This is a reprint of a post from 2020 entitled “The Worst Statistical Analysis I Have Seen This Year”, motivated by Mr. Bruce Hall‘s urging that we look at a Judith Curry link.
(And I have seen a lot of terrible analysis) [Update 8/14/2020: the author has taken down the post, but here is an archived 8/13/2020 version of the webpage]
Now Ms. Colleen Huber, NMD*** comes to this conclusion thusly:
As of this writing, 32 weeks have elapsed in 2020. However, for each previous year, 52 weeks have already elapsed. How then can we compare deaths from all causes in 2020 to previous years?

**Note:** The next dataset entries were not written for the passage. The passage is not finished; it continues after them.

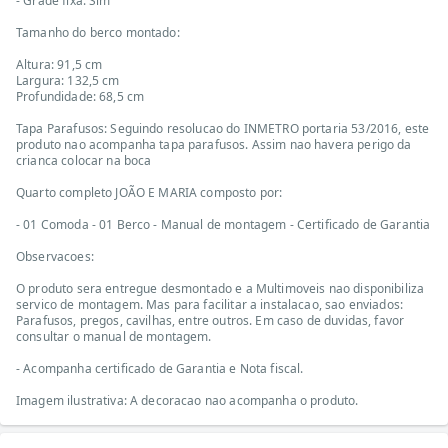
- Grade fixa: Sim
Tamanho do berco montado:
Altura: 91,5 cm
Largura: 132,5 cm
Profundidade: 68,5 cm
Tapa Parafusos: Seguindo resolucao do INMETRO portaria 53/2016, este
produto nao acompanha tapa parafusos. Assim nao havera perigo da
crianca colocar na boca
Quarto completo JOÃO E MARIA composto por:
- 01 Comoda - 01 Berco - Manual de montagem - Certificado de Garantia
Observacoes:
O produto sera entregue desmontado e a Multimoveis nao disponibiliza
servico de montagem. Mas para facilitar a instalacao, sao enviados:
Parafusos, pregos, cavilhas, entre outros. Em caso de duvidas, favor
consultar o manual de montagem.
- Acompanha certificado de Garantia e Nota fiscal.
Imagem ilustrativa: A decoracao nao acompanha o produto.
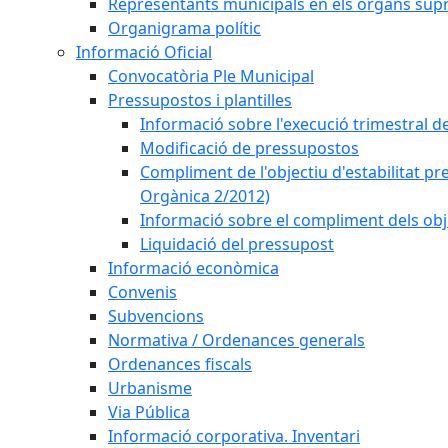
Representants municipals en els òrgans sup
Organigrama polític
Informació Oficial
Convocatòria Ple Municipal
Pressupostos i plantilles
Informació sobre l'execució trimestral d
Modificació de pressupostos
Compliment de l'objectiu d'estabilitat pr
Orgànica 2/2012)
Informació sobre el compliment dels obje
Liquidació del pressupost
Informació econòmica
Convenis
Subvencions
Normativa / Ordenances generals
Ordenances fiscals
Urbanisme
Via Pública
Informació corporativa. Inventari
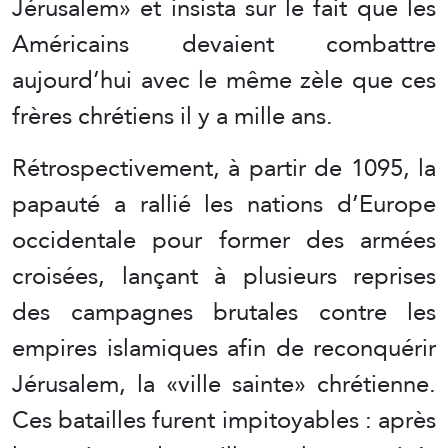
Jérusalem» et insista sur le fait que les
Américains devaient combattre
aujourd’hui avec le même zèle que ces
frères chrétiens il y a mille ans.
Rétrospectivement, à partir de 1095, la
papauté a rallié les nations d’Europe
occidentale pour former des armées
croisées, lançant à plusieurs reprises
des campagnes brutales contre les
empires islamiques afin de reconquérir
Jérusalem, la «ville sainte» chrétienne.
Ces batailles furent impitoyables : après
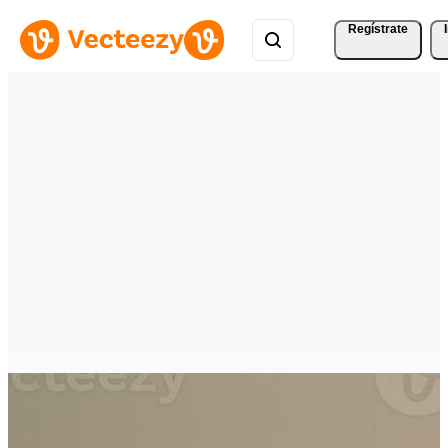
Regístrate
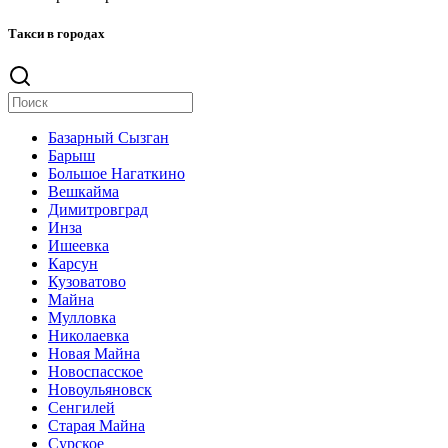
Такси в городах
Базарный Сызган
Барыш
Большое Нагаткино
Вешкайма
Димитровград
Инза
Ишеевка
Карсун
Кузоватово
Майна
Мулловка
Николаевка
Новая Майна
Новоспасское
Новоульяновск
Сенгилей
Старая Майна
Сурское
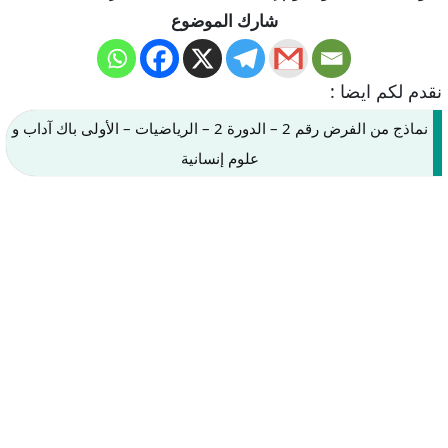
شارك الموضوع
نقدم لكم ايضا :
نماذج من الفرض رقم 2 – الدورة 2 – الرياضيات – الأولى باك آداب و
علوم إنسانية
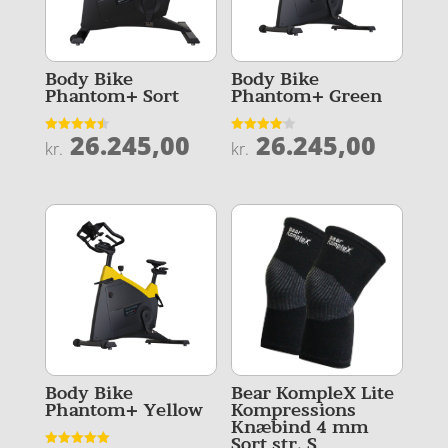
Body Bike
Body Bike
Phantom+ Sort
Phantom+ Green
26.245,00
26.245,00
Vurderet
Vurderet
kr.
kr.
4.5
4.1
ud af 5
ud af 5
Body Bike
Bear KompleX Lite
Phantom+ Yellow
Kompressions
Knæbind 4 mm
Sort str. S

I divided the total number of deaths for each year by the number of weeks. That is 52 weeks for all years, except for 2020, in which 32 weeks have elapsed as of this past Saturday, August 8, 2020, which is the most recently updated week in the CDC data cited. This gives us the average number of deaths per week for each of those years, and allows a meaningful comparison between 2020 and prior years.
She then generates the following table:
It seems that there is no pandemic in 2020 of COVID-19 or of anything else, at least not in the United States.
It’s great that Ms. Huber tells us there are 52 weeks in a year. She divides 2020 data by the 32 weeks that have elapsed and have been recorded by CDC (despite the fact that recent weeks are very incomplete in terms of reporting).
This would be a sensible approach — calculating a per/week fatality rate — if there were no seasonality in the data. However, deaths are seasonal in the US, as can easily discerned in the CDC data she was analyzing.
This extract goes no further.